Several yards ahead of her, Johnny vanished at the turn of the road. As soon as she reached the top of the hill, Verity could see carriages stopped at the bottom, all in a row as if it were a church day. People milled around outside the cemetery, congregating by the two graves marked with iron cages.
At Johnny’s arrival, people turned and looked up the road. No sooner had Verity been spotted than a familiar figure separated from the group and started toward her.
By the time Nate intercepted her, Verity had slowed her perilous run to a breathless trot. Her fists were clenched at her sides. “Don’t you dare try to stop me!” she said.
Nate held both his hands up placatingly. “I know better than that.” His brow was furrowed with anger and worry. “Just—take my hand, Verity.”
His fingers gripping hers tightly, he walked her toward the cemetery. Ransloe Boone looked up with an anguished expression. Nate stopped at the edge of the crowd, and although Verity wanted to approach the grave, she could not induce her feet to move forward without him.
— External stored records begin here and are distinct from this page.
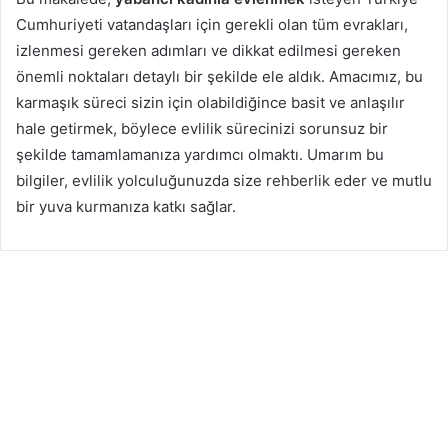
a
Cumhuriyeti vatandaşları için gerekli olan tüm evrakları,
p
p
izlenmesi gereken adımları ve dikkat edilmesi gereken
n
önemli noktaları detaylı bir şekilde ele aldık. Amacımız, bu
a
karmaşık süreci sizin için olabildiğince basit ve anlaşılır
r
k
hale getirmek, böylece evlilik sürecinizi sorunsuz bir
a
şekilde tamamlamanıza yardımcı olmaktı. Umarım bu
d
a
bilgiler, evlilik yolculuğunuzda size rehberlik eder ve mutlu
ş
bir yuva kurmanıza katkı sağlar.
l
ı
k
u
y
g
u
l
a
m
a
s
ı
She was close enough to see that the cage had done its job.
The flowers and ivy she’d planted had been ripped from the ground and tossed aside. A hole had been dug at one of the corners of the cage and extended into a trench along one side and around the back. It looked as if someone had been testing to see whether the framework extended below the casket, which apparently it did.
The township sheriff stood at the foot of the grave, his hands on his hips, and Reverend White was explaining what happened. “After the voices roused me,” he said, “I came downstairs with a lantern and looked along the road. I didn’t see anyone and thought perhaps it had just been an open carriage passing by. This was around two or three in the morning.”
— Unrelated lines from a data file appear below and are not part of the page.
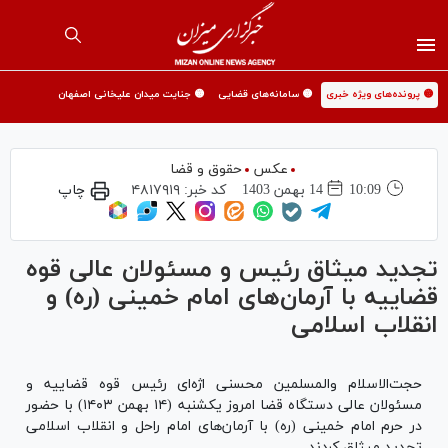
🟡 پرونده‌های ویژه خبری
🟡 سامانه‌های قضایی
🟡 جنایت میدان علیخانی اصفهان
عکس
حقوق و قضا
10:09
14 بهمن 1403
کد خبر:
۴۸۱۷۹۱۹
چاپ
تجدید میثاق رئیس و مسئولان عالی قوه
قضاییه با آرمان‌های امام خمینی (ره) و
انقلاب اسلامی
حجت‌الاسلام والمسلمین محسنی اژه‌ای رئیس قوه قضاییه و
مسئولان عالی دستگاه قضا امروز یکشنبه (۱۴ بهمن ۱۴۰۳) با حضور
در حرم امام خمینی (ره) با آرمان‌های امام راحل و انقلاب اسلامی
تجدید میثاق کردند.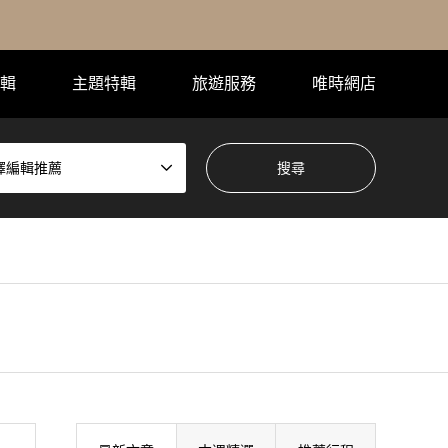
輯
主題特輯
旅遊服務
唯時網店
擇編輯推薦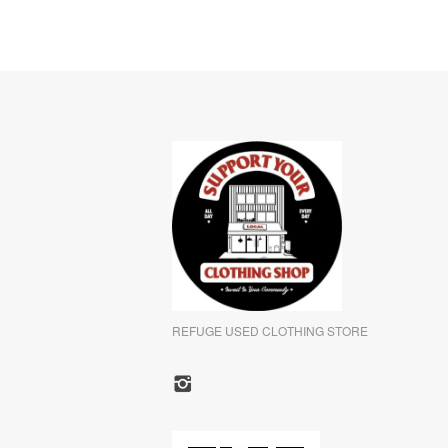
REFUGE USED CLOTHING STORE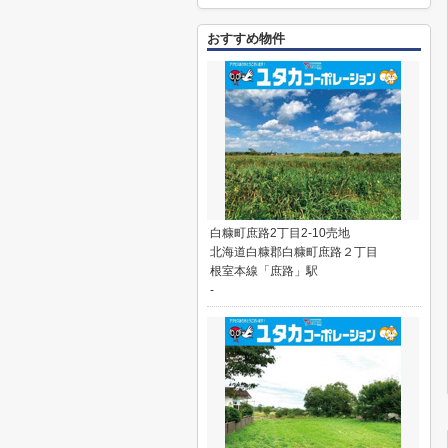
おすすめ物件
白糠町庶路2丁目2-10売地
北海道白糠郡白糠町庶路２丁目
根室本線「庶路」駅
-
“But they were arguing, you said. Loudly and violently.” The sheriff glared down on the tremulous clergyman. “This is not the first . . . incident that has occurred in this cemetery. Why didn’t you come out to take a closer look?”
“I was in my nightclothes!” the minister exclaimed indignantly.
The sheriff looked down at the iron framework. “Was it the same grave last time—or the other one?”
“It’s always Sarah Ann they come after,” growled Ransloe Boone. “Never Asenath.”